Serial Killer Charles Cullen Speaks With 60 Minutes, Says If He Wasn’t Caught He’d Kill More

Charles Cullen, a serial killer who went undetected for 16-years, spoke with 60 Minutes about his crimes. The former nurse-turned-serial killer is accused of giving patients overdoses of medication, killing them in the process. It is believed the serial killer murdered at least 40 people in New Jersey and Pennsylvania.

Charles Cullen was caught in 2003 and sentenced to 6 life sentances in 2006. In his interview Cullen said he probably would have kept killing were he not caught.

60 Minutes aired a show last night in which correspondent Steve Kroft and producer Graham Messick interviewed the serial killer accused of murdering patients under his care as a nurse.

"It takes a really subversive, devious mind to break all the rules, and actually use that to commit the worst crime of all," Messick said in a 60 Minutes Overtime video.

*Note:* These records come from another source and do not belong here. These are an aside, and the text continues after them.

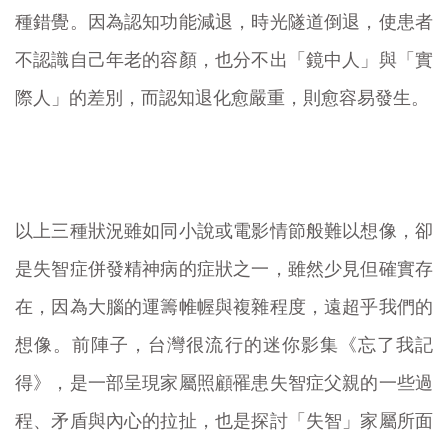
種錯覺。因為認知功能減退，時光隧道倒退，使患者
不認識自己年老的容顏，也分不出「鏡中人」與「實
際人」的差別，而認知退化愈嚴重，則愈容易發生。
以上三種狀況雖如同小說或電影情節般難以想像，卻
是失智症併發精神病的症狀之一，雖然少見但確實存
在，因為大腦的運籌帷幄與複雜程度，遠超乎我們的
想像。前陣子，台灣很流行的迷你影集《忘了我記
得》，是一部呈現家屬照顧罹患失智症父親的一些過
程、矛盾與內心的拉扯，也是探討「失智」家屬所面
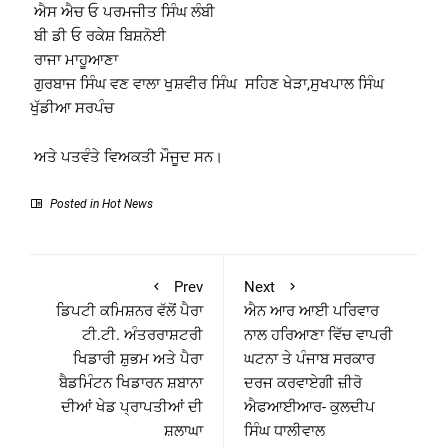
ਐਸ ਐਚ ਓ ਪਰਮਜੀਤ ਸਿੰਘ ਲੰਬੀ
ਬੀ ਡੀ ਓ ਰਕੇਸ਼ ਬਿਸ਼ਨੋਈ
ਰਾਜਾ ਮਾਹੂਆਣਾ
ਗੁਰਬਾਜ ਸਿੰਘ ਵਣ ਵਾਲਾ ਖੁਸ਼ਵੀਰ ਸਿੰਘ ਸਹਿਣ ਖੇੜਾ,ਸੁਖਪਾਲ ਸਿੰਘ
ਖੁੱਡੀਆ ਸਰਪੰਚ
ਅਤੇ ਪਤਵੰਤੇ ਵਿਅਕਤੀ ਮੌਜੂਦ ਸਨ।
Posted in
Hot News
Prev
Next
ਡਿਪਟੀ ਕਮਿਸ਼ਨਰ ਵੱਲੋਂ ਪੈਰਾ
ਐਨ ਆਰ ਆਈ ਪਰਿਵਾਰ
ਟੀ.ਟੀ. ਅੰਤਰਰਾਸ਼ਟਰੀ
ਨਾਲ ਹਰਿਆਣਾ ਵਿੱਚ ਵਾਪਰੀ
ਖਿਡਾਰੀ ਸ਼ੁਭਮ ਅਤੇ ਪੈਰਾ
ਘਟਨਾ ਤੇ ਪੰਜਾਬ ਸਰਕਾਰ
ਬੈਡਮਿੰਟਨ ਖਿਡਾਰਨ ਸ਼ਬਾਨਾ
ਦਰਜ ਕਰਵਾਏਗੀ ਜ਼ੀਰੋ
ਦੀਆਂ ਖੇਡ ਪ੍ਰਾਪਤੀਆਂ ਦੀ
ਐਫਆਈਆਰ- ਕੁਲਦੀਪ
ਸ਼ਲਾਘਾ
ਸਿੰਘ ਧਾਲੀਵਾਲ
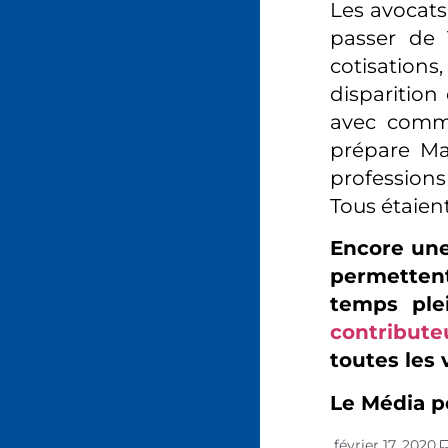
Les avocats,
passer de 
cotisations
disparition
avec comme
prépare Ma
professions 
Tous étaien
Encore une
permettent
temps ple
contribute
toutes les 
Le Média p
février 17, 2020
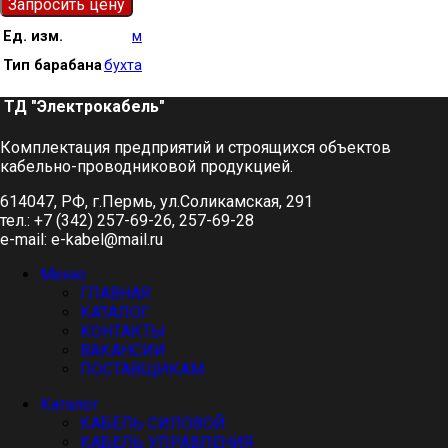
Запросить цену
Ед. изм.
м
Тип барабана
бухта
ТД "Электрокабель"​
Комплектация предприятий и строящихся объектов
кабельно-проводниковой продукцией.
614047, РФ, г.Пермь, ул.Соликамская, 291
тел.: +7 (342) 257-69-26, 257-69-28
e-mail: e-kabel@mail.ru
Меню
ГЛАВНАЯ
КАТАЛОГ
КОНТАКТЫ
ВАКАНСИИ
ПОСТАВЩИКАМ
Каталог
КАБЕЛЬ СИЛОВОЙ
КАБЕЛЬ УПРАВЛЕНИЯ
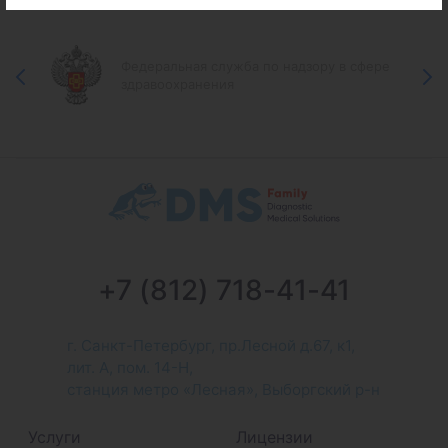
Федеральная служба по надзору в сфере
здравоохранения
+7 (812) 718-41-41
г. Санкт-Петербург, пр.Лесной д.67, к1,
лит. А, пом. 14-Н,
станция метро «Лесная», Выборгский р-н
Услуги
Лицензии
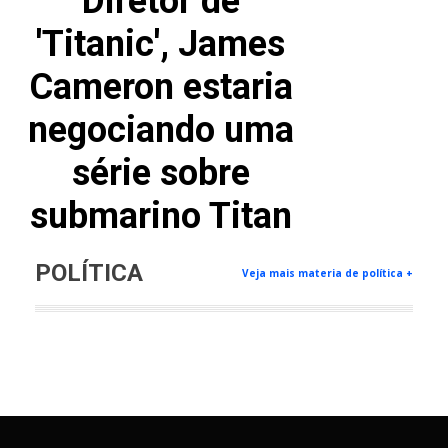
Diretor de
'Titanic', James
Cameron estaria
negociando uma
série sobre
submarino Titan
POLÍTICA
Veja mais materia de política +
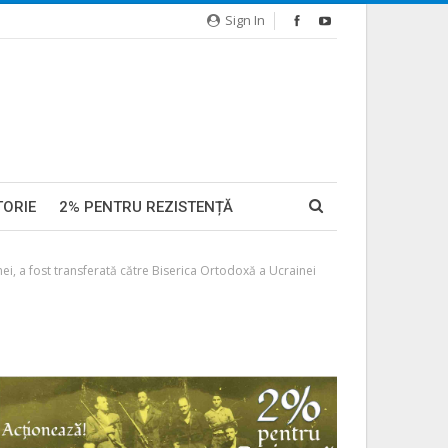
Sign In
TORIE
2% PENTRU REZISTENȚĂ
ei, a fost transferată către Biserica Ortodoxă a Ucrainei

"When we interviewed him -- and he's been in this particular prison for nine years -- I thought we were gonna see somebody who has really come to grips with what they'd done. He hasn't," Messick added.

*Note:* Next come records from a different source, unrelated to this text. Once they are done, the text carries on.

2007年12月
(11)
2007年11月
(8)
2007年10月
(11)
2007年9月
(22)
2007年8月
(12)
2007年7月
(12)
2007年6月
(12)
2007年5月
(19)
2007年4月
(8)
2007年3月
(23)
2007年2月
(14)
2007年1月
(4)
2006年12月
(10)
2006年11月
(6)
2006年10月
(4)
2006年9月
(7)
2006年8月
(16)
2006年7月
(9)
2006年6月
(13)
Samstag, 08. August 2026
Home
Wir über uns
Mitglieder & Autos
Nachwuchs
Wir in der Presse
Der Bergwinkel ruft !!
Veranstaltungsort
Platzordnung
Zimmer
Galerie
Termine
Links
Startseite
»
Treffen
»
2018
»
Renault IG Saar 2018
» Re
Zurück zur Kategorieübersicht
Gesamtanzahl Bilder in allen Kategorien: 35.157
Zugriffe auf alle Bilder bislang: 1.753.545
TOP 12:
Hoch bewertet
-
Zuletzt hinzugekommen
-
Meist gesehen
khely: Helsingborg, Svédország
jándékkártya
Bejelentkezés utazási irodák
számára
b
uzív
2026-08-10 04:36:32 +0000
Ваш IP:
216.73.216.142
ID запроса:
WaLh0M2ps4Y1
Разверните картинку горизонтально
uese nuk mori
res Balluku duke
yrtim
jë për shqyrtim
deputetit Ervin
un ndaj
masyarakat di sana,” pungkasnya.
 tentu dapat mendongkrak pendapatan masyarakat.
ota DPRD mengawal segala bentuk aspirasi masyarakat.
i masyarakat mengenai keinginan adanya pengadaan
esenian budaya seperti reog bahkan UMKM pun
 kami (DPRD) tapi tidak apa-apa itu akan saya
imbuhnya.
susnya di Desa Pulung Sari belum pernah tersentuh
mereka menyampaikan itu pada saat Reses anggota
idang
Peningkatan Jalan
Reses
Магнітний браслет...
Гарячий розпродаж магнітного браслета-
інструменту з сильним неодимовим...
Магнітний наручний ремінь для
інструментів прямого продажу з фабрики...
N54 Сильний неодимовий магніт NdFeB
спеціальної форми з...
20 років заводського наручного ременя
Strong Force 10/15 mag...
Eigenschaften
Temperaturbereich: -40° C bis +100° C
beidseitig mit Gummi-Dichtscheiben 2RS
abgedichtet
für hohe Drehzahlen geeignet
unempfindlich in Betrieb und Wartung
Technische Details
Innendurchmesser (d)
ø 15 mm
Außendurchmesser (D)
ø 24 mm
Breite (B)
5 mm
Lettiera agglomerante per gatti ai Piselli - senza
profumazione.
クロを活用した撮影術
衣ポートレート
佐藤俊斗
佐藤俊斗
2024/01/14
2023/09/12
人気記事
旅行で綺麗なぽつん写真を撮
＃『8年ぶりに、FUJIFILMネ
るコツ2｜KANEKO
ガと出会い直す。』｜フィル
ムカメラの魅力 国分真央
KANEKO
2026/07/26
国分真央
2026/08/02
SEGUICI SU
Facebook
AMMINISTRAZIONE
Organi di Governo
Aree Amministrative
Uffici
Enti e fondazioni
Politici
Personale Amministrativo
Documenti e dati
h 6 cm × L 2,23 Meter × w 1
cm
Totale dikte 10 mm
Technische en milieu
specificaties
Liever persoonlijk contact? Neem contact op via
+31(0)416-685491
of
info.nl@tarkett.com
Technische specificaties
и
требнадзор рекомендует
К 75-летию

Journalist Steve Kroft spoke with Charles Cullen, unsure if the serial killer would sit there and answer all of his questions.

"He ended up talking for 80-minutes," Kroft said.

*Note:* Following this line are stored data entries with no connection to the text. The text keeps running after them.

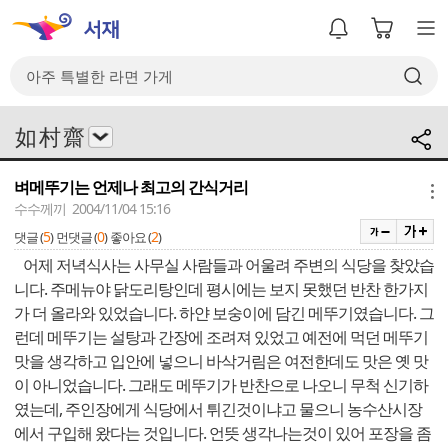
如 村 齋
벼메뚜기는 언제나 최고의 간식거리
메뉴
수수께끼 2004/11/04 15:16
5
0
2
댓글 (
)
먼댓글 (
)
좋아요 (
)
어제 저녁식사는 사무실 사람들과 어울려 주변의 식당을 찾았습
니다. 주메뉴야 닭도리탕인데 평시에는 보지 못했던 반찬 한가지
가 더 올라와 있었습니다. 하얀 보숭이에 담긴 메뚜기였습니다. 그
런데 메뚜기는 설탕과 간장에 조려져 있었고 예전에 먹던 메뚜기
맛을 생각하고 입안에 넣으니 바삭거림은 여전한데도 맛은 옛 맛
이 아니었습니다. 그래도 메뚜기가 반찬으로 나오니 무척 신기하
였는데, 주인장에게 식당에서 튀긴것이냐고 물으니 농수산시장
에서 구입해 왔다는 것입니다. 언뜻 생각나는것이 있어 포장을 좀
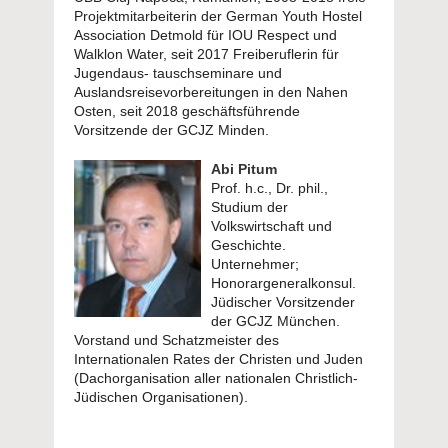
Projektmitarbeiterin der German Youth Hostel
Association Detmold für IOU Respect und
Walklon Water, seit 2017 Freiberuflerin für
Jugendaus- tauschseminare und
Auslandsreisevorbereitungen in den Nahen
Osten, seit 2018 geschäftsführende
Vorsitzende der GCJZ Minden.
Abi Pitum
Prof. h.c., Dr. phil.,
Studium der
Volkswirtschaft und
Geschichte.
Unternehmer;
Honorargeneralkonsul.
Jüdischer Vorsitzender
der GCJZ München.
Vorstand und Schatzmeister des
Internationalen Rates der Christen und Juden
(Dachorganisation aller nationalen Christlich-
Jüdischen Organisationen).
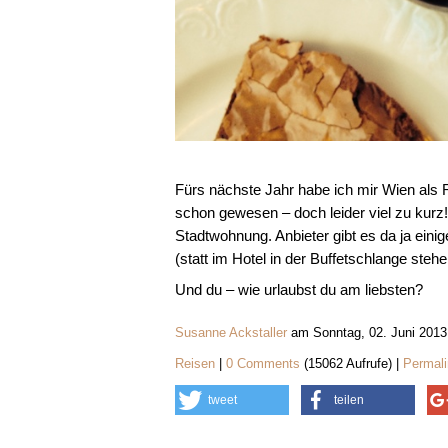
Fürs nächste Jahr habe ich mir Wien als R
schon gewesen – doch leider viel zu kurz!
Stadtwohnung. Anbieter gibt es da ja eini
(statt im Hotel in der Buffetschlange stehen 
Und du – wie urlaubst du am liebsten?
Susanne Ackstaller
am Sonntag, 02. Juni 2013
Reisen
|
0 Comments
(15062 Aufrufe) |
Permali
tweet
teilen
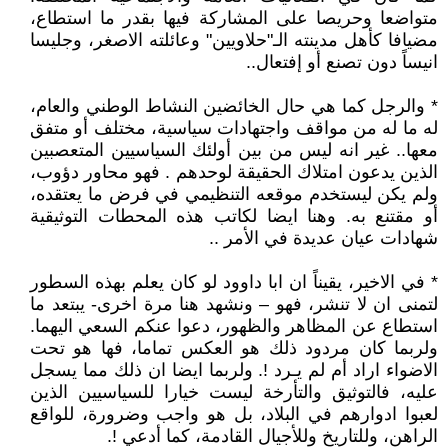
متواضعا وحريصا على المشاركة فيها بقدر ما استطاع،
مضيافا كأهل مدينته الـ"حلاويين" وعائلته الاصغر، وجليسا
انيساً دون تصنع أو إفتعال..
* والرجل كما هي حال الخائضين النشاط الوطني والعام،
له ما له من مواقف واجتهادات سياسية، مختلف أو متفق
معها.. غير انه ليس من بين أولئك السياسيين المتعصبين
الذين يدعون امتلاك الحقيقة لوحدهم . فهو محاور دؤوب،
ولم يكن ليستخدم موقعه التنظيمي في فرض ما يعتقده،
أو مقتنع به. وهنا ايضا لكاتب هذه المحطات التوثيقية
شهادات عيان عديدة في الأمر ..
* في الاخير، يقيناً ان ابا داوود لو كان يعلم بهذه السطور
لتمنى ان لا تنشر، فهو – ونشهد هنا مرة اخرى- يبتعد ما
استطاع عن المظاهر والظهور، دعوا عنكم السعي اليهما.
ولربما كان مردود ذلك هو العكس تماما، فها هو تحت
الاضواء اراد أم لم يـرد !. ولربما ايضا ان ذلك مما يسجل
عليه، فالتوثيق والتأرخة ليست خيارا للسياسيين الذين
لعبوا ادوارهم في البلاد، بل هو واجب وضرورة، للواقع
الراهن، وللتاريخ وللأجيال القادمة، كما أدعي !.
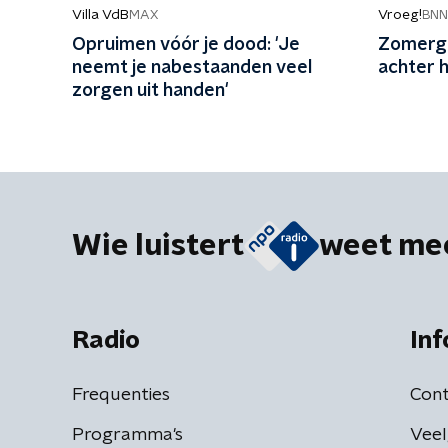
Villa VdB
Vroeg!
MAX
BN
Opruimen vóór je dood: 'Je
Zomerge
neemt je nabestaanden veel
achter 
zorgen uit handen'
Wie luistert
weet me
Radio
Inf
Frequenties
Cont
Programma's
Veel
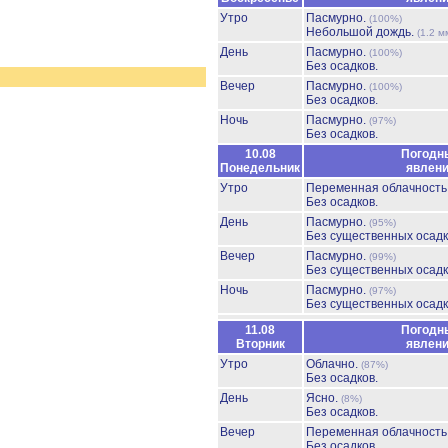
Утро
Пасмурно.
(100%)
Небольшой дождь.
(1.2 м
День
Пасмурно.
(100%)
Без осадков.
Вечер
Пасмурно.
(100%)
Без осадков.
Ночь
Пасмурно.
(97%)
Без осадков.
10.08
Погодн
Понедельник
явлен
Утро
Переменная облачност
Без осадков.
День
Пасмурно.
(95%)
Без существенных осадк
Вечер
Пасмурно.
(99%)
Без существенных осадк
Ночь
Пасмурно.
(97%)
Без существенных осадк
11.08
Погодн
Вторник
явлен
Утро
Облачно.
(87%)
Без осадков.
День
Ясно.
(8%)
Без осадков.
Вечер
Переменная облачност
Без осадков.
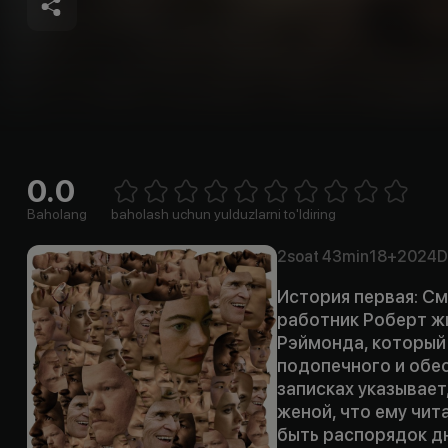
0.0
Empty
1 Star
2 Stars
3 Stars
4 Stars
5 Stars
6 Stars
7 Stars
8 Stars
9 Stars
10 Stars
Baholang
baholash uchun yulduzlarni to'ldiring
2soat
43min
18+
2024
D
История первая: См
работник Роберт ж
Рэймонда, который
подопечного и обес
записках указывает
женой, что ему чита
быть распорядок д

Kroft asked Cullen, "Did you consider yourself to be a good nurse?"

"For the most part yeah," a sullen and worn out looking Cullen responded. During his 60 Minutes interview Cullen displayed very little emotion. The only facial expression he made was one of annoyance.

On CBS.com, 60 Minutes posted a behind the story video in which the producers spoke about putting the story together. One of the associate producers said that their goal was to make sure the families of the victims were represented properly.

"We tried really hard in a number of ways to give the families something about why he did it," said Kroft. "

Kroft asked Cullen why he did what he did but did not get a clear answer. Kroft did his best to try and "engage Cullen in conversation" in an attempt to find out why he killed 40 people.

In the 60 Minutes interview, Cullen said the first time he killed a patient was when he was a nurse in the burn unit. Cullen said he killed the person to keep them from suffering.

"The patient was John Yengo, a judge from New Jersey, who was suffering from a severe case of sunburn, until Cullen injected him with a fatal overdose of lidocaine," says CBS News.

CBSnews.com has transcripts of the interview between Kroft and Cullen:

Steve Kroft: Was it personal?

Charles Cullen: No, no.

Steve Kroft: Did you get pleasure out of it? Satisfaction? Relief?

Charles Cullen: No, I thought that people weren't suffering anymore. So, in a sense, I thought I was helping.